Noise is much more evident than it is in something like the Samsung Galaxy S5, but this isn’t necessarily down to using a slightly older sensor– the Huawei Ascend P7 uses the newer IMX214 and doesn’t try to to eradicate all noise.

Xiaomi Mi3 7
The Mi3 doesn't ramp up brightess enough in darker parts of an image to shoot in low light

Take the ambient light level down and we start to see once again how little optimisation has really done in the Xiaomi Mi3’s camera engine compared with the Android competition. The exposure level doesn’t naturally bump up brightness/exposure levels to compensate for night-time or dusk conditions, so your photos will look very dark (though in some ways this is desirable). At night time you might as well not bother if your subject isn’t close enough to make use of the dual-LED flash.

There's also a decent 2-megapixel front-facing camera that, rather terrifyingly, guesses your age and gender as part of its face detection processing. It's sorta fun, in a this-is-clearly-all-going-to-end-in-tears way.

Xiaomi Mi3: Battery Life

Despite being pretty thin, the Xiaomi Mi3 still packs in a pretty decent 3,050mAh battery. For a bit of context, that’s 250mAh more than the Galaxy S5 and a massive 450mAh more than the HTC One M8.

While battery stamina in our rolling 720p MP4 video test wasn’t quite as good as the Sony Xperia Z2, the Xiaomi Mi3 still managed a thoroughly respectable 11 hours of playback. It's up there with the best 5-inchers.

The phone also has much of the same core power optimisation as the latest Android phones, as energy efficiency of the Snapdragon 800 processor is the same as it is in the latest Snapdragon 801 CPU.

Using the normal ‘balanced’ power mode, we were easily able to get a solid day and a half’s use out of the Xiaomi Mi3. Until we get to the next generation of mobile power/efficiency, we’ll be happy with this sort of result. Light users should be able to eke out a full two days' use.

Battery graph

There are also two other power modes – high performance and battery saving. With no particular drawbacks to the balanced mode, and seemingly no CPU throttling, we don’t think there’s much reason to use high performance.

Even the battery saving mode doesn’t seem all that drastic, though. There’s nothing at the level of the extreme battery-saving modes of phones like the Sony Xperia Z2. But we’re still pretty happy with the battery performance on offer here.


Xiaomi Mi3: Call and Sound Quality

The Xiaomi Mi3 has a mono speaker that fires out of the bottom of the phone. It’s not a particularly good speaker, lacking the extra power and – in some cases – stereo effect you get with phones like the HTC One M8, Sony Xperia Z2 and LG G3.

Top volume isn't particularly ambitious, which at least means the sound doesn’t distort horribly, but the tone is quite thin. It’s not abrasive, so at least we wouldn’t actively avoid using it. But it’s not particularly great either.

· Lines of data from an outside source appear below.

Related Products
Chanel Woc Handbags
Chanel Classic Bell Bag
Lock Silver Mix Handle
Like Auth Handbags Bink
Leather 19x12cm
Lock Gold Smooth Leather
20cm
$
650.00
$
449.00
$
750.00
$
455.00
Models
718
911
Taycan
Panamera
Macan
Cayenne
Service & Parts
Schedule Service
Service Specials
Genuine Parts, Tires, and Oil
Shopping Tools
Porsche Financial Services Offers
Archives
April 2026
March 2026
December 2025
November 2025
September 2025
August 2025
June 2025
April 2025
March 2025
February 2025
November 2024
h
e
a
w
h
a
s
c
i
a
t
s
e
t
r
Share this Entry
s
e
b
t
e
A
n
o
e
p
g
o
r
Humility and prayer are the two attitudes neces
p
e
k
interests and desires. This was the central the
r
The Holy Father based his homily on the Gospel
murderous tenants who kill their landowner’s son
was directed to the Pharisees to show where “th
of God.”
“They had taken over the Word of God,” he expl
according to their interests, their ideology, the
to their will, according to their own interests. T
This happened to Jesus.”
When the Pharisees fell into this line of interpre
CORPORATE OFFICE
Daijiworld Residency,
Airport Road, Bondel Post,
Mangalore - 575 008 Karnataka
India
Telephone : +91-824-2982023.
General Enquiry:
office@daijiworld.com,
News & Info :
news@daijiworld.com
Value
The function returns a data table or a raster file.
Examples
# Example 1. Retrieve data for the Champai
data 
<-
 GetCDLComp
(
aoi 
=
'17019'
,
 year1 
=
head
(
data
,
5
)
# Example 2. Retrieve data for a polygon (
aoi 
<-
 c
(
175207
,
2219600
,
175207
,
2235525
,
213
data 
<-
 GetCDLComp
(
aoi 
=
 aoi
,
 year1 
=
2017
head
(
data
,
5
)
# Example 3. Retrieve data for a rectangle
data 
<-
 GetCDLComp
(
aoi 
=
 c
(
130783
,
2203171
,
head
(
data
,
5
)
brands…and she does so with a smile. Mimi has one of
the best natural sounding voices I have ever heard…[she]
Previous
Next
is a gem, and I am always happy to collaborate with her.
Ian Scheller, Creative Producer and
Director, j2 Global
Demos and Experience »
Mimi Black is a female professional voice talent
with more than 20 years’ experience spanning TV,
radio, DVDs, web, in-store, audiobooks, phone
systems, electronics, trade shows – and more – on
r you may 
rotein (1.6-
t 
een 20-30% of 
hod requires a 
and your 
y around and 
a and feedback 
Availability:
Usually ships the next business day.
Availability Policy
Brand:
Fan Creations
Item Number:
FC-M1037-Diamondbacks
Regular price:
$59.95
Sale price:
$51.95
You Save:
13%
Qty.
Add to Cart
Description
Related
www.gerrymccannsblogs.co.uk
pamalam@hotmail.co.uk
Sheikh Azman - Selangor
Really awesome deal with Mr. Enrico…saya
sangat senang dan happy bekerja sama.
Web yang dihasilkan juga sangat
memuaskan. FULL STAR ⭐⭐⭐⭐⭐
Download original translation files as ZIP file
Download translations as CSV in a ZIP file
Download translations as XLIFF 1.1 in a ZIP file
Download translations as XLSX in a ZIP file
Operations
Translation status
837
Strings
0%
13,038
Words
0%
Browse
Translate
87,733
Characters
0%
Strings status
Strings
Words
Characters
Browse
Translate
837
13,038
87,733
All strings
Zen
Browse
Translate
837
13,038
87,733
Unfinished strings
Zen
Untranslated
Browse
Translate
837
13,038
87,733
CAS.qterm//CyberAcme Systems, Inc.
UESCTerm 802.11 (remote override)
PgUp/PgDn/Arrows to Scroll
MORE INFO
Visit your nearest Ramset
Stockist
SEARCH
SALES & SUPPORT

We had no isses with call quality in the Xiaomi Mi3 – once again it's a middle-tier performer here. There are no obvious missing bits, though, with a secondary mic used for active noise cancellation.


Should I buy the Xiaomi Mi3?

The Xiaomi Mi3 is a great-looking, well-made phone with great hardware that isn’t always made the most of by the software, at least if you're westerner importing it. This is a phone designed for a Chinese audience, and just about every part of its interface is designed for that crowd. We are strangers to it.

While we love the magnesium body, and think the Xiaomi Mi3 offers very good display quality for £200, there's just a bit too much work required to make the phone easy to use in the UK. By all means wait for Xiaomi to come to the UK, but you may have quite the wait on your hands.

Given the amount of tweaking you have to do here, most will be better off with a Nexus 5 or an LG G2, both of which are excellent and offer the 4G connectivity you miss out on here. Want to try out a Chinese phone? The OnePlus One is a better bet, if you can find a way to get hold of one. The Xiaomi Mi3 may not quite earn our full recommendation, but it's an encouraging sign for the future of Xiaomi as a potential major phone brand.

Verdict

The Xiaomi Mi3 is a bright sign of things to come from plucky Chinese phone-makers. However, there’s a bit too much work needed to make an imported Mi3 easy to use in the UK for our tastes.